● WORK ORDER: Which lines of the data contain the string "materiales"? Copy every one of them.

● RECORDS SUPPLIED:
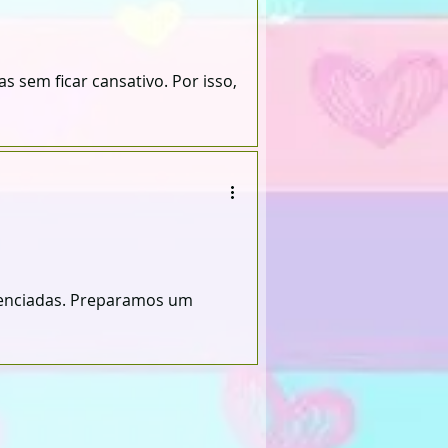
s sem ficar cansativo. Por isso,
renciadas. Preparamos um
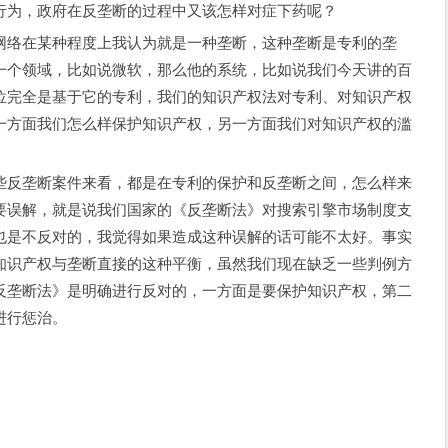
行为，政府在反垄断的过程中又该怎样对症下药呢？
络在某种程度上我认为就是一种垄断，这种垄断是专利的垄
一个领域，比如说微软，那么他的系统，比如说我们今天讲的百
位完全是基于它的专利，我们的知识产权法对专利、对知识产权
一方面我们怎么样保护知识产权，另一方面我们对知识产权的滥
反垄断案件来看，都是在专利的保护和反垄断之间，怎么样来
要误解，就是说我们国家的《反垄断法》对搜索引擎市场制度支
也是不反对的，我觉得如果造成这种误解的话可能不太好。事实
知识产权与垄断直接的这种平衡，虽然我们现在缺乏一些判例方
反垄断法》是明确进行反对的，一方面是要保护知识产权，第二
进行惩治。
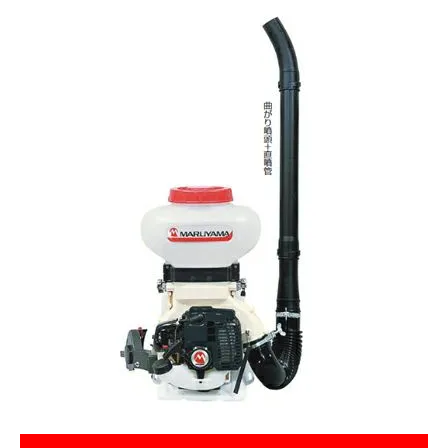
お気に入り一覧
閲覧履歴一覧
農業機械
農業資材
作業用品
補修部品
レンタル
ブログ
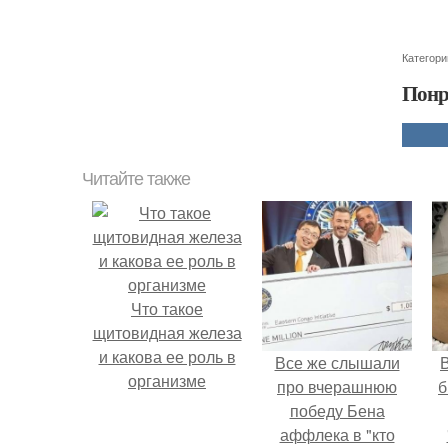
Категори
Понр
Читайте также
Что такое
щитовидная железа
и какова ее роль в
Все же слышали
В
организме
про вчерашнюю
б
победу Бена
аффлека в "кто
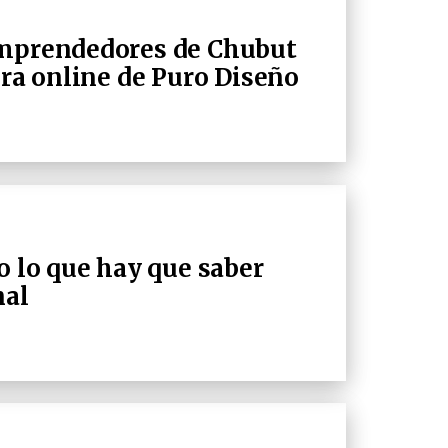
emprendedores de Chubut
era online de Puro Diseño
o lo que hay que saber
nal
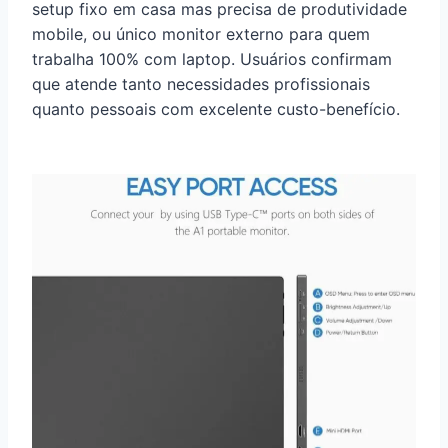
setup fixo em casa mas precisa de produtividade
mobile, ou único monitor externo para quem
trabalha 100% com laptop. Usuários confirmam
que atende tanto necessidades profissionais
quanto pessoais com excelente custo-benefício.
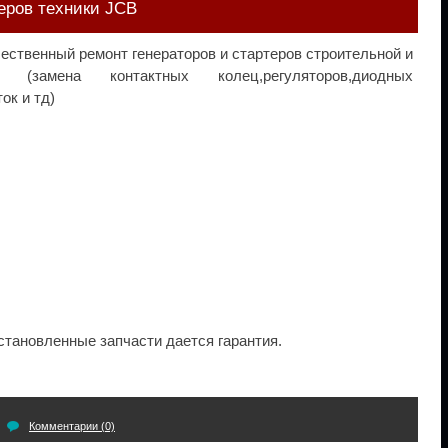
еров техники JCB
ественный ремонт генераторов и стартеров строительной и
(замена контактных колец,регуляторов,диодных
ок и тд)
становленные запчасти дается гарантия.
Комментарии (0)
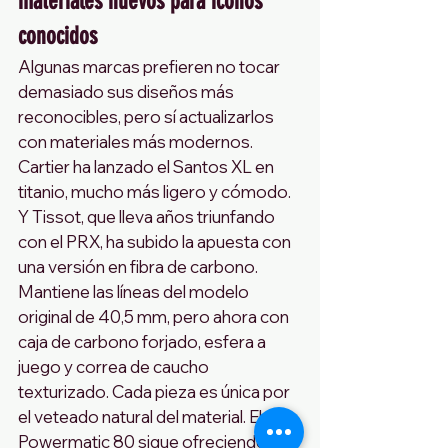
materiales nuevos para iconos 
conocidos
Algunas marcas prefieren no tocar 
demasiado sus diseños más 
reconocibles, pero sí actualizarlos 
con materiales más modernos.
Cartier ha lanzado el Santos XL en 
titanio, mucho más ligero y cómodo. 
Y Tissot, que lleva años triunfando 
con el PRX, ha subido la apuesta con 
una versión en fibra de carbono. 
Mantiene las líneas del modelo 
original de 40,5 mm, pero ahora con 
caja de carbono forjado, esfera a 
juego y correa de caucho 
texturizado. Cada pieza es única por 
el veteado natural del material. El 
Powermatic 80 sigue ofreciendo 80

● ANSWER FOR THIS EXERCISE:
materiales nuevos para iconos 
con materiales más modernos.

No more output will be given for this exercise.